Research talk:Autoconfirmed article creation trial/Work log/2018-01-31

Wednesday, January 31, 2018

Today I'll write up our results for H1, then start analyzing the AfC data that we've gathered.

H1: Number of registered accounts

Our first hypothesis states that the number of registered accounts will not be affected by ACTRIAL. We did an initial analysis of historical data in our August 8 work log. In that analysis, we looked at the different ways that accounts can be created, and to what extent there is a lot of variation in the data. Our analysis showed that the two types of creation that involves someone else creating the account are stable and fairly low in numbers, leading us to combine that with the regularly created accounts. This is why we from then on only focused on autocreated accounts, being accounts that are created by the system when someone who has an account on another wiki visits the English Wikipedia, and other types of accounts.

I updated the graphs of account registrations with new data using the account creation dataset listed on dataset page. The plots of account creations per day historically, and in the two most recent years are as follows:

In these graphs, we do not see any interruption in the time series in September 2017, suggesting that ACTRIAL has not affected the number of account registrations. We do seek a more thorough analysis of this, though, and therefore turn to forecasting methods in order to understand whether there has actually been a change.

We first investigate how moving from daily to monthly counts can provide us with the insight that we are interested in. One of the challenges with daily count data is that in order to do forecasting well, it needs to consider daily movable events (e.g. holidays like easter, or major sports events). Secondly, a year always has exactly twelve months, making it straightforward to account for yearly trend cycles. At the same time, we need to be careful with missing or anomalous data. In the daily graph, we can see that data is missing for a fairly long period of time in 2011. In order to account for that, we projected registrations for February through May 2011 based on the data from 2009 and 2010. The graph for monthly number of account registrations then looks like this:

In the graph above, we can see that number of registrations consistently drops during the summer months (the middle of each year), and in December as well (Wikipedia is quiet over the holidays, this is also seen in the daily count graphs we saw earlier). We can also see the account alignment project in 2014 and 2015 affecting the number of registered accounts. Apart from the alignment project, there does not appear to be other challenges with the data.
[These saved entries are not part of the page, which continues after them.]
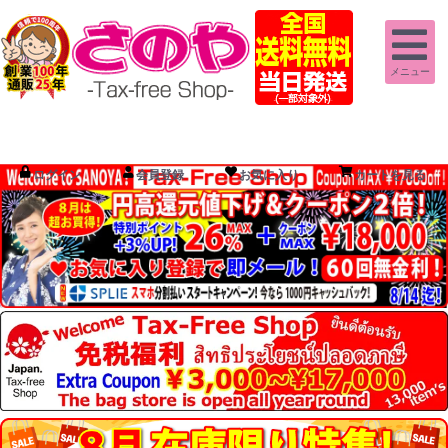
メニュー
ログイン
会員登録
お気に入り
カートを見る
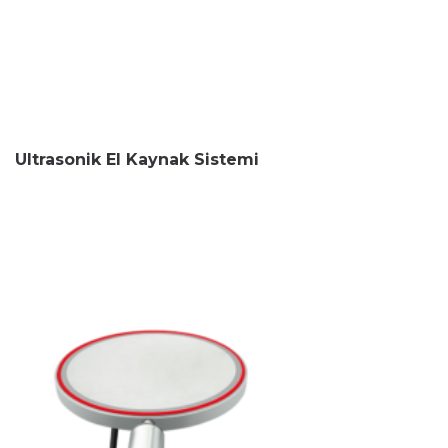
Ultrasonik El Kaynak Sistemi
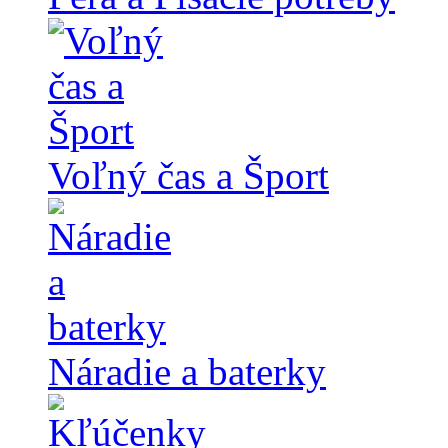
Voľný čas a Šport
Náradie a baterky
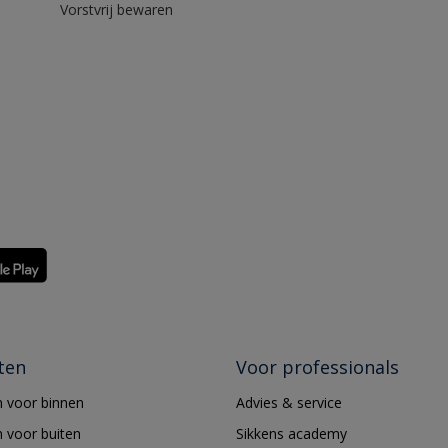
Vorstvrij bewaren
ten
Voor professionals
 voor binnen
Advies & service
 voor buiten
Sikkens academy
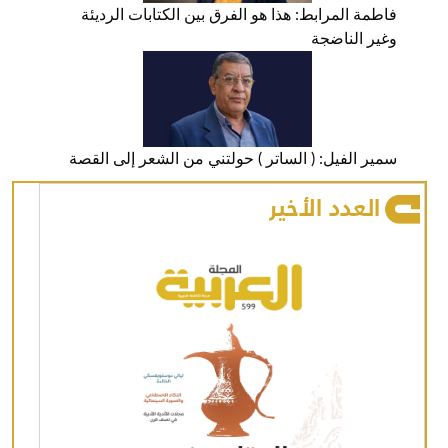
فاطمة المرابط: هذا هو الفرق بين الكتابات الرديئة
وغير الناضجة
سمير الفيل: ( الساتر ) حولتني من الشعر إلى القصة
العدد الأخير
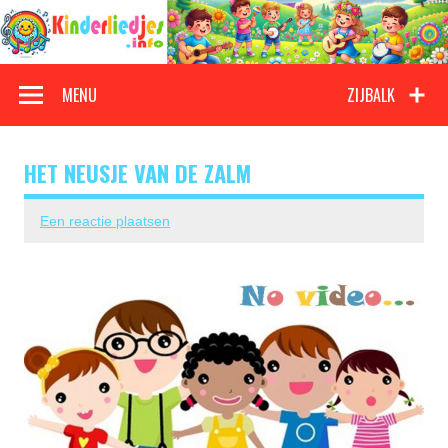
Doorgaan
naar
inhoud
Kinderliedjes
Een grote verzameling oude en nieuwe kinderliedjes
MENU
ZIJBALK
HET NEUSJE VAN DE ZALM
Een reactie plaatsen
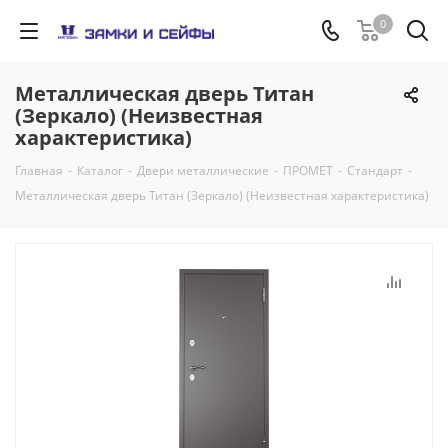
0
Металлическая дверь Титан
(Зеркало) (Неизвестная
характеристика)
Главная
-
Каталог
-
Двери металлические
-
ПРОМЕТ
-
Стандарт
-
Металлическая дверь Титан (Зеркало) (Неизвестная характеристика)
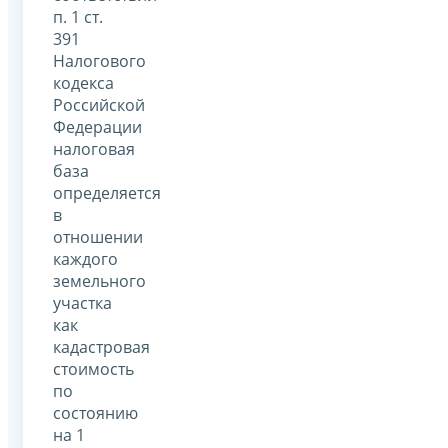
п. 1 ст.
391
Налогового
кодекса
Российской
Федерации
налоговая
база
определяется
в
отношении
каждого
земельного
участка
как
кадастровая
стоимость
по
состоянию
на 1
We first calculate the Autocorrelation Function (ACF) for non-autocreated and autocreated accounts, in order to understand whether the time series is stationary or not. The ACF plot for non-autocreated accounts:

Given that the ACF decays rapidly to non-significant autocorrelation, instead of staying significant, it suggests that the time series might not require differencing in order to be stationary. This is not the case for the number of autocreated accounts, which shows a very different AFC:

The number of autocreated accounts has a different AFC partly due to how it increases across time, in 2009 there were less than 50,000 accounts registered per month, in 2017 it's closer to 75,000. As we'll see, we are then required to apply at least first-order differencing to get a stationary time series.

We use ARIMA models for the forecasting, and apply the auto.arima function in R to identify the best model to use. For both non-autocreated and autocreated accounts, we find two competing models with similar log-likelihoods. In both cases, we find that using BIC as the selection criterion results in a simpler model and slightly lower log-likelihood, and therefore choose that.

For non-autocreated accounts, we use a first-order autoregressive model. In training it, we hold out the data for September, October, and November 2017. Then, we use it to forecast those three months, and compare it with the actual values. The forecast graph looks as follows:

The graph shows the forecasted values (black line), as well as the 80% and 95% confidence intervals. The true number of accounts created is shown in red. As we can see, the forecast closely aligns with what actually happened during the first two months of ACTRIAL, suggesting that the trial did not cause any changes.

For autocreated accounts, we use a first-order integrated model with an additional seasonal component to account for changes over time. The seasonal component is second-order autoregressive with a 12-month period. We withhold data for September, October, and November as before and use the model to forecast for those three months. The resulting forecast graph looks like this:

We see in the graph that the forecast is lower than the actual number of account creations, but within the 80% confidence interval. The actual number of creations appears to be similar to that of 2016, which again suggests that ACTRIAL has had no effect on account creations.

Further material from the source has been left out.